How to fight the emotional burn-out
- Katerina
- Sep 9, 2025
- 3 min read
Hey there valuable mamas!
It happens to all of us. Those gray days when getting out of bed feels like a monumental task. You feel physically and spiritually drained, and motivation seems to have vanished. All you want is to do nothing—and that’s okay. Giving ourselves permission to rest when our body and mind send us that message is not only valid, it’s necessary. Often, the next day feels better.
But what if it doesn’t?
What if this low mood lingers? When you feel like you’ve lost your “mojo,” and the things that once brought joy now feel like chores. When stress and fear dominate your thoughts, and you’re paralyzed by exhaustion. That’s emotional burnout.
Let me be clear: I’m not talking about depression or any mental health condition that requires medical attention. This is not a scientific article, nor is it written from the perspective of a mental health professional. This is simply my personal experience—as a mom of three—navigating the emotional dips that life throws at us. And thankfully, these dips do pass.
But in the meantime, how do we cope?
As moms, we don’t have the luxury of staying in bed and binge-watching Netflix until the fog lifts. The kids still need to be fed, the house needs to be cleaned, homework needs to be supervised, and bedtime stories need to be read. Life doesn’t pause for burnout.
So how do we find motivation when we’re running on empty?

Here are my secret weapons—simple, practical strategies that help me shift my mood and regain momentum. They’re not magic, but they work. Usually, within 2–3 days, I feel like myself again.
1. Exercise
Even when I don’t feel like it, moving my body always helps. Exercise boosts endorphins—the “happy hormones”—and gives me a sense of accomplishment. Put on your favorite music and dance, stretch, or go for a jog. Just move.
2. Walk in Nature
Nature has a powerful healing effect. A walk by the sea, in the forest, or even in a nearby park can lower stress and lift your spirits. Living in Quebec, winter makes this tricky, but spring and summer offer beautiful opportunities to reconnect with the outdoors.
3. Make a To-Do List
It may sound counterintuitive when you’re feeling low, but writing down even the smallest tasks gives you a sense of purpose.
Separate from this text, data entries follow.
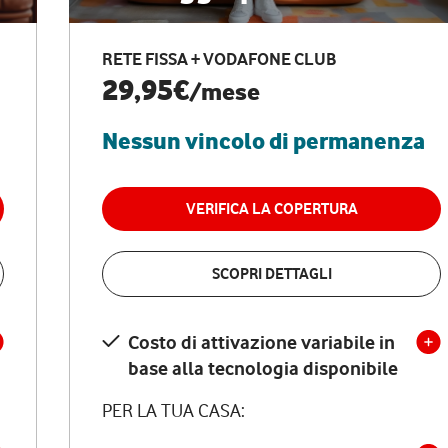
RETE FISSA + VODAFONE CLUB
29,95€
/mese
Nessun vincolo di permanenza
VERIFICA LA COPERTURA
SCOPRI DETTAGLI
Costo di attivazione variabile in
base alla tecnologia disponibile
PER LA TUA CASA:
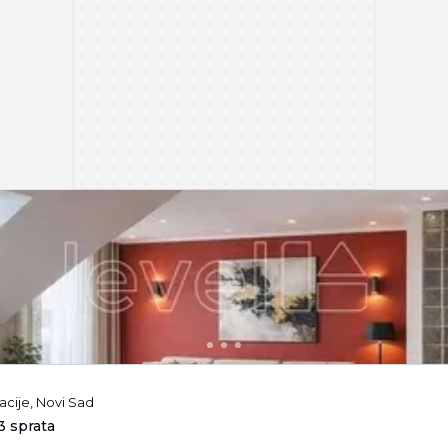
acije, Novi Sad
3 sprata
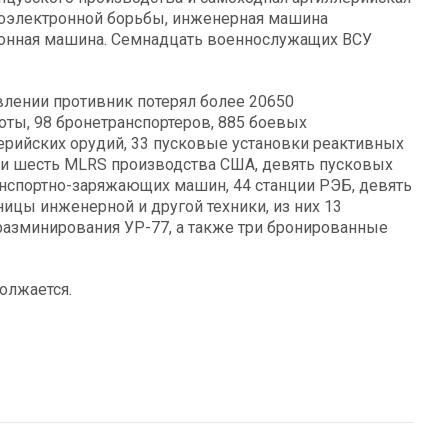
диоэлектронной борьбы, инженерная машина
ионная машина. Семнадцать военнослужащих ВСУ
влении противник потерял более 20650
оты, 98 бронетранспортеров, 885 боевых
ерийских орудий, 33 пусковые установки реактивных
S и шесть MLRS производства США, девять пусковых
анспортно-заряжающих машин, 44 станции РЭБ, девять
ицы инженерной и другой техники, из них 13
разминирования УР-77, а также три бронированные
олжается.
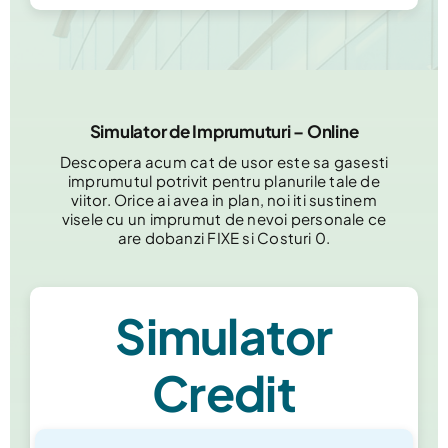
Simulator de Imprumuturi – Online
Descopera acum cat de usor este sa gasesti
imprumutul potrivit pentru planurile tale de
viitor. Orice ai avea in plan, noi iti sustinem
visele cu un imprumut de nevoi personale ce
are dobanzi FIXE si Costuri 0.
Simulator
Credit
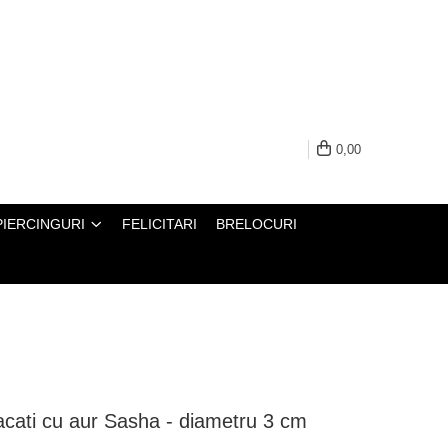
0,00
PIERCINGURI
FELICITARI
BRELOCURI
placati cu aur Sasha - diametru 3 cm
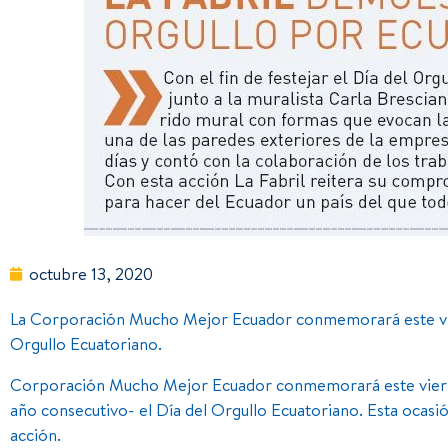
octubre 13, 2020
La Corporación Mucho Mejor Ecuador conmemorará este vie
Orgullo Ecuatoriano.
Corporación Mucho Mejor Ecuador conmemorará este vier
año consecutivo- el Día del Orgullo Ecuatoriano. Esta ocasión,
acción.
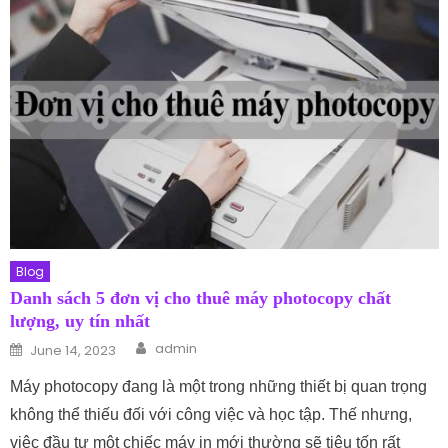
Blog
Danh sách 5 đơn vị cho thuê máy photocopy chất
lượng, uy tín nhất
Author
Posted on
admin
June 14, 2023
Máy photocopy đang là một trong những thiết bị quan trọng
không thể thiếu đối với công việc và học tập. Thế nhưng,
việc đầu tư một chiếc máy in mới thường sẽ tiêu tốn rất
It’s a gentle nudge toward productivity.
4. Do What’s on the List
Start small. Complete one task, then another. Each checkmark is a mini victory that boosts your self-esteem and builds momentum.
5. Declutter Something
Decluttering clears stagnant energy. Whether it’s a drawer, a closet, or the fridge, organizing your space can bring clarity and calm to your mind.
6. Try a New Recipe
Not the everyday cooking that feels like a chore—try something new and creative. Exploring a new recipe can be surprisingly uplifting and fun.
7. Pamper Yourself
A little self-care goes a long way. Put on some makeup, wear your favorite outfit, apply a scented lotion—whatever makes you feel good. It’s not superficial; it’s restorative.
8. Take It Easy
This might be the most important one. Accept that this phase is temporary. Don’t push yourself to be overly productive. Do what’s necessary, and let the rest wait. Rest when you can, even if it’s just a few minutes on the sofa with a book—until the kids call you, of course!
Emotional burnout is real, but it’s also manageable. With a little self-compassion and a few gentle strategies, you can navigate through it and come out stronger. You’re not alone—and you’re doing better than you think.